We’re helping The New York Times develop a content-based recommendation system, which you can think of as a very simple recommendation system development example. Based on the user’s recent article browsing data, we will recommend new articles for them to read. To do this, we only need to recommend similar content to the user based on the text data of this article.

Data validation The following is an excerpt from the first NYT article in the dataset, which we have done with text processing.

‘TOKYO — state-backed Japan Bank for International Cooperation [jbc.ul] will lend about 4 billion yen ($39 million) to Russia’s Sberbank, which is subject to Western sanctions, in the hope of advancing talks on a territorial dispute, the Nikkei business daily said on Saturday, […] “

The first problem to solve is how to vectorize this content and design new features such as parts-of-Speech, N-grams, sentiment scores or Named Entities.

Obviously, NLP tunnels are worthy of further research, and you can even spend a lot of time experimenting with existing schemes. But real science often starts with testing the simplest possible solution so that subsequent iterations can improve.

In this article, we start implementing this simple and feasible solution.

We need to preprocess the standard data by identifying the characteristics in the database that meet the requirements, disordering them, and then putting those characteristics into the training and test sets respectively.

# move articles to an array
articles = df.body.values

# move article section names to an array
sections = df.section_name.values

# move article web_urls to an array
web_url = df.web_url.values

# shuffle these three arrays 
articles, sections, web_ur = shuffle(articles, sections, web_url, random_state=4)

# split the shuffled articles into two arrays
n = 10

# one will have all but the last 10 articles -- think of this as your training set/corpus 
X_train = articles[:-n]
X_train_urls = web_url[:-n]
X_train_sections = sections[:-n]

# the other will have those last 10 articles -- think of this as your test set/corpus 
X_test = articles[-n:]
X_test_urls = web_url[-n:]
X_test_sections = sections[-n:]
Copy the code

Text vectorization system can be selected from bag-of-Words (BoW), TF-IDF, Word2Vec and other different text vectorization systems.
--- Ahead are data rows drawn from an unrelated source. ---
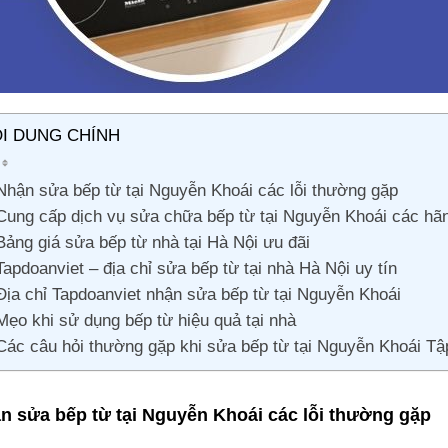
I DUNG CHÍNH
Nhận sửa bếp từ tại Nguyễn Khoái các lỗi thường gặp
Cung cấp dịch vụ sửa chữa bếp từ tại Nguyễn Khoái các hã
Bảng giá sửa bếp từ nhà tại Hà Nội ưu đãi
Tapdoanviet – địa chỉ sửa bếp từ tại nhà Hà Nội uy tín
Địa chỉ Tapdoanviet nhận sửa bếp từ tại Nguyễn Khoái
Mẹo khi sử dụng bếp từ hiệu quả tại nhà
Các câu hỏi thường gặp khi sửa bếp từ tại Nguyễn Khoái Tậ
n sửa bếp từ tại Nguyễn Khoái các lỗi thường gặp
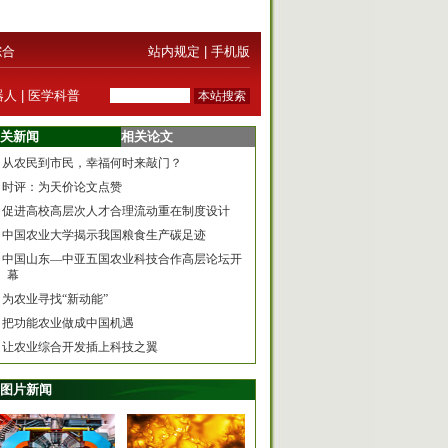
综合
站内规定
|
手机版
器人
|
医学科普
关新闻
相关论文
从农民到市民，幸福何时来敲门？
时评：为天价论文点赞
促进高校高层次人才合理流动重在制度设计
中国农业大学揭示我国粮食生产碳足迹
中国山东—中亚五国农业科技合作高层论坛开
幕
为农业寻找“新动能”
把功能农业做成中国机遇
让农业综合开发插上科技之翼
图片新闻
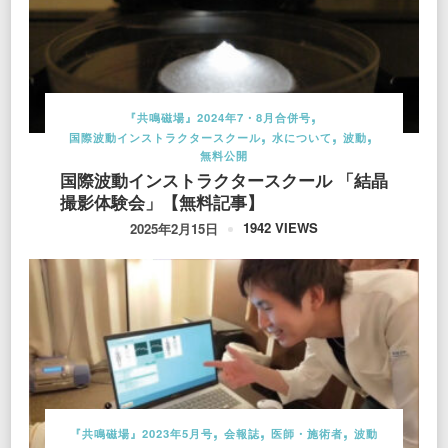
『共鳴磁場』2024年7・8月合併号
国際波動インストラクタースクール
水について
波動
無料公開
国際波動インストラクタースクール 「結晶
撮影体験会」【無料記事】
1942 VIEWS
2025年2月15日
『共鳴磁場』2023年5月号
会報誌
医師・施術者
波動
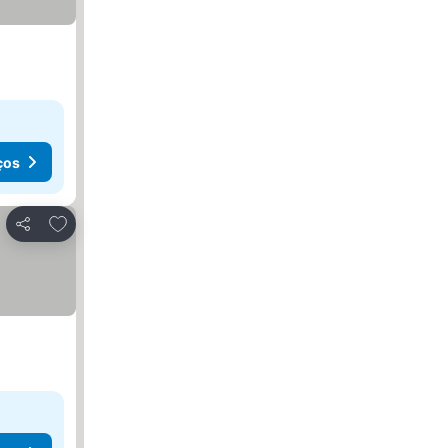
ços
Adicionar aos favoritos
Partilhar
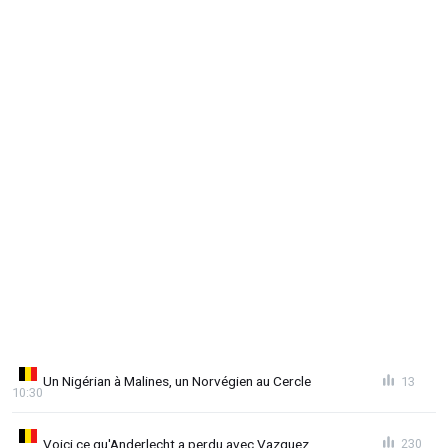
Un Nigérian à Malines, un Norvégien au Cercle
13
10:30
Voici ce qu'Anderlecht a perdu avec Vazquez
230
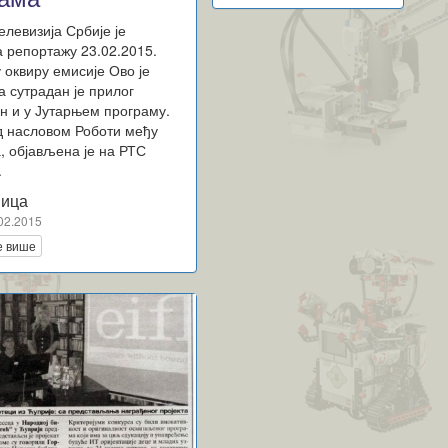
елевизија Србије је
а репортажу 23.02.2015.
у оквиру емисије Ово је
а сутрадан је прилог
н и у Јутарњем програму.
д насловом Роботи међу
, објављена је на РТС
у.
ица
02.2015
е више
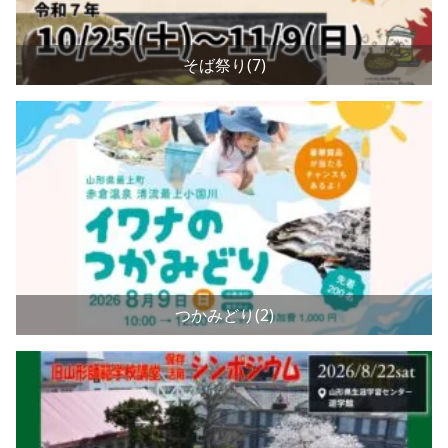
そば祭り(7)
つかみどり(2)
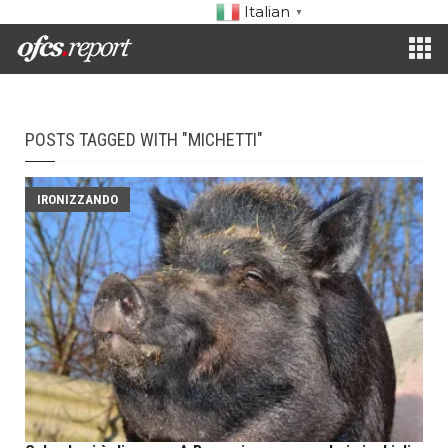
Italian
▼
POSTS TAGGED WITH "MICHETTI"
IRONIZZANDO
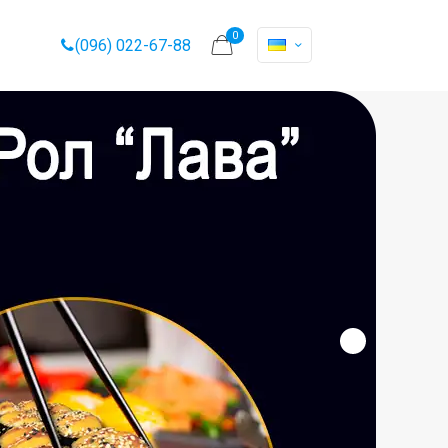
0
(096) 022-67-88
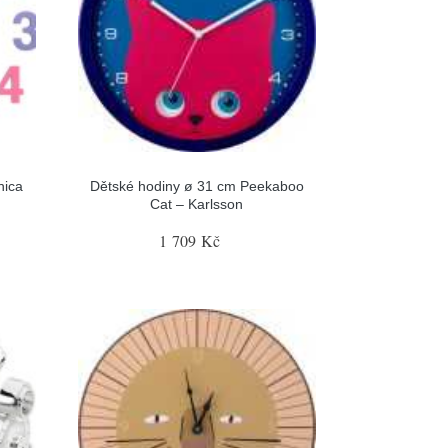
hica
Dětské hodiny ø 31 cm Peekaboo
Cat – Karlsson
1 709 Kč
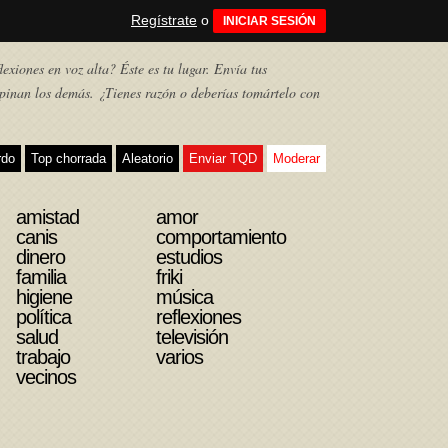
Regístrate
o
INICIAR SESIÓN
exiones en voz alta? Éste es tu lugar. Envía tus
pinan los demás. ¿Tienes razón o deberías tomártelo con
rdo
Top chorrada
Aleatorio
Enviar TQD
Moderar
amistad
amor
canis
comportamiento
dinero
estudios
familia
friki
higiene
música
política
reflexiones
salud
televisión
trabajo
varios
vecinos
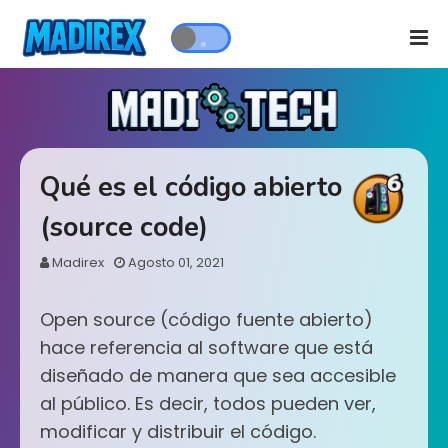
Qué es el código abierto
(source code)
Madirex
Agosto 01, 2021
Open source (código fuente abierto)
hace referencia al software que está
diseñado de manera que sea accesible
al público. Es decir, todos pueden ver,
modificar y distribuir el código.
One of the reasons we chose TF-IDF is that, unlike BoW, the way tF-IDF recognizes the importance of words includes the inverse document frequency in addition to the text frequency.

For example, if a word like “Obama” appears only a few times in an article (excluding words like “A” and “the” that do not convey much information) but appears in several different articles, it should be given a higher weight.

Because “Obama” is neither a stop-word nor an everyday word (meaning that the word is highly relevant to the topic of the article).

There are several schemes for determining similarity rules, such as comparing Jacard and Cosine.

Jacard’s implementation relies on comparisons between two sets and selection of overlapping elements. Considering that TF-IDF has been selected as a text vectorization system, Jacard similarity is meaningless as an option. If you choose Vectorization in BoWs, maybe Jacard will come into play.

Therefore, we tried to use Cosine as the rule of similarity.

If markers such as “Obama” or “White House” in article A have A high weight, and the same is true in article B, the similarity product of the two will yield A higher value than that of the same markers in article B with A low weight.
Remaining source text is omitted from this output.